EXERCISE BRIEF →
Print each entry word for word.

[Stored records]
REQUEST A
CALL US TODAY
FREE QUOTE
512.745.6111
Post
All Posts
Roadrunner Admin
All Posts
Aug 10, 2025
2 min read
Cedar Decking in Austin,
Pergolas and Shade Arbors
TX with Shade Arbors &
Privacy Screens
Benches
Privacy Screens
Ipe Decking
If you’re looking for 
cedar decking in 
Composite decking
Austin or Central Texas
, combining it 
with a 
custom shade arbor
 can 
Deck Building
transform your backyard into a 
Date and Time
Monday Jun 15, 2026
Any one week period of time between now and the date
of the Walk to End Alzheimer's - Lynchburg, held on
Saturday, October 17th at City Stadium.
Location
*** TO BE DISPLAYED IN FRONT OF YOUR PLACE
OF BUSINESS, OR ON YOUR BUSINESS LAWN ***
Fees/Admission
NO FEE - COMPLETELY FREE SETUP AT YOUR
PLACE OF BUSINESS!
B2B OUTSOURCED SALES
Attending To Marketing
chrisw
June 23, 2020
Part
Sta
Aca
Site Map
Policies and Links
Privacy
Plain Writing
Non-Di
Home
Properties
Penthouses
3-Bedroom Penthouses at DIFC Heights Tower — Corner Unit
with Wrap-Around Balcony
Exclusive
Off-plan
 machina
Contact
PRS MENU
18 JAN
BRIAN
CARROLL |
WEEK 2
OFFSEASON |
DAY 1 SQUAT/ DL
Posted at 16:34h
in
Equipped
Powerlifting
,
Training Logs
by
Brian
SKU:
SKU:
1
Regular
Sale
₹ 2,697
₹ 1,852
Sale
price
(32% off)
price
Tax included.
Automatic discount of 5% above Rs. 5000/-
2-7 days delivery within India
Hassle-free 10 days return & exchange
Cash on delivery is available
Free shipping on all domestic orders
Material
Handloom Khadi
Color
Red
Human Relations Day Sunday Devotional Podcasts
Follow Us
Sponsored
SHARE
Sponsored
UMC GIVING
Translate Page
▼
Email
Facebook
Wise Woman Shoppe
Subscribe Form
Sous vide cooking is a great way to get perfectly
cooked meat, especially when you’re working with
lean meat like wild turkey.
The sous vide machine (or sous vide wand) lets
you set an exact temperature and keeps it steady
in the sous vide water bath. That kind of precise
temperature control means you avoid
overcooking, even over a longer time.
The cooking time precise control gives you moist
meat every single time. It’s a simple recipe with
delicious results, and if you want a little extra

SOLVED PROBLEM →
REQUEST A
CALL US TODAY
FREE QUOTE
512.745.6111
Post
All Posts
Roadrunner Admin
All Posts
Aug 10, 2025
2 min read
Cedar Decking in Austin,
Pergolas and Shade Arbors
TX with Shade Arbors &
Privacy Screens
Benches
Privacy Screens
Ipe Decking
If you’re looking for 
cedar decking in 
Composite decking
Austin or Central Texas
, combining it 
with a 
custom shade arbor
 can 
Deck Building
transform your backyard into a 
Date and Time
Monday Jun 15, 2026
Any one week period of time between now and the date
of the Walk to End Alzheimer's - Lynchburg, held on
Saturday, October 17th at City Stadium.
Location
*** TO BE DISPLAYED IN FRONT OF YOUR PLACE
OF BUSINESS, OR ON YOUR BUSINESS LAWN ***
Fees/Admission
NO FEE - COMPLETELY FREE SETUP AT YOUR
PLACE OF BUSINESS!
B2B OUTSOURCED SALES
Attending To Marketing
chrisw
June 23, 2020
Part
Sta
Aca
Site Map
Policies and Links
Privacy
Plain Writing
Non-Di
Home
Properties
Penthouses
3-Bedroom Penthouses at DIFC Heights Tower — Corner Unit
with Wrap-Around Balcony
Exclusive
Off-plan
 machina
Contact
PRS MENU
18 JAN
BRIAN
CARROLL |
WEEK 2
OFFSEASON |
DAY 1 SQUAT/ DL
Posted at 16:34h
in
Equipped
Powerlifting
,
Training Logs
by
Brian
SKU:
SKU:
1
Regular
Sale
₹ 2,697
₹ 1,852
Sale
price
(32% off)
price
Tax included.
Automatic discount of 5% above Rs. 5000/-
2-7 days delivery within India
Hassle-free 10 days return & exchange
Cash on delivery is available
Free shipping on all domestic orders
Material
Handloom Khadi
Color
Red
Human Relations Day Sunday Devotional Podcasts
Follow Us
Sponsored
SHARE
Sponsored
UMC GIVING
Translate Page
▼
Email
Facebook
Wise Woman Shoppe
Subscribe Form
Sous vide cooking is a great way to get perfectly
cooked meat, especially when you’re working with
lean meat like wild turkey.
The sous vide machine (or sous vide wand) lets
you set an exact temperature and keeps it steady
in the sous vide water bath. That kind of precise
temperature control means you avoid
overcooking, even over a longer time.
The cooking time precise control gives you moist
meat every single time. It’s a simple recipe with
delicious results, and if you want a little extra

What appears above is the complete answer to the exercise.